>>

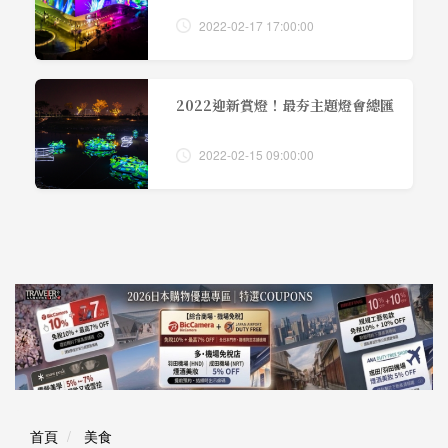
2022-02-17 17:00:00
2022迎新賞燈！最夯主題燈會總匯
2022-02-15 09:00:00
首頁
美食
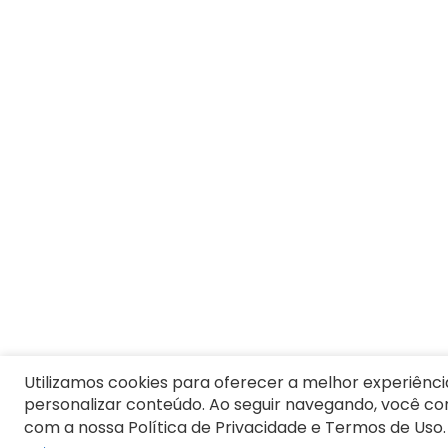
1
º
Blusa Feminina
2
º
Vestido
3
º
Pijama Feminino
4
º
Calça Feminina
5
º
Camiseta Feminina
6
º
Moletom Feminino
7
º
Pijama
8
º
Moletom Masculino
9
º
Camiseta Masculina
10
º
Vestido Infantil
Utilizamos cookies para oferecer a melhor experiênci
personalizar conteúdo. Ao seguir navegando, você c
com a nossa Política de Privacidade e Termos de Uso.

<<

#### TASK TO CARRY OUT:
Please copy every line from the entries that includes the word "Camiseta".

#### RESULT:
Camiseta Feminina
Camiseta Masculina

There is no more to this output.